EXERCISE REQUIREMENTS ::
Across all the records, filter for lines with the word "Знакомства" and copy them.

SUPPLIED RECORDS ::
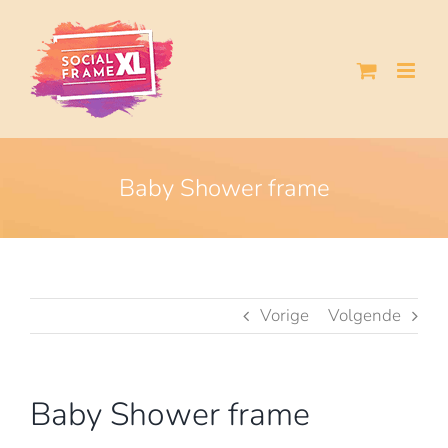
Ga
naar
inhoud
Baby Shower frame
Vorige
Volgende
Baby Shower frame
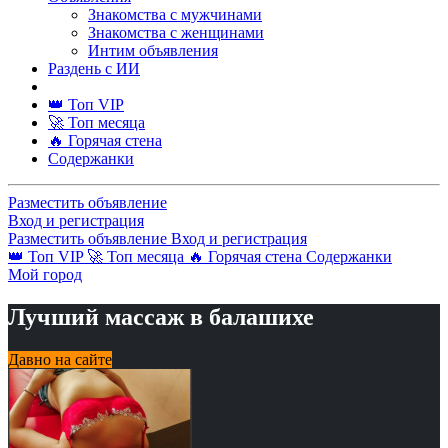
Знакомства с мужчинами
Знакомства с женщинами
Интим объявления
Раздень с ИИ
👑 Топ VIP
🚀 Топ месяца
🔥 Горячая стена
Содержанки
Разместить объявление
Вход и регистрация
Разместить объявление
Вход и регистрация
👑 Топ VIP
🚀 Топ месяца
🔥 Горячая стена
Содержанки
Мой город
Лучший массаж в балашихе
Давно на сайте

ANSWER ::
Знакомства с мужчинами
Знакомства с женщинами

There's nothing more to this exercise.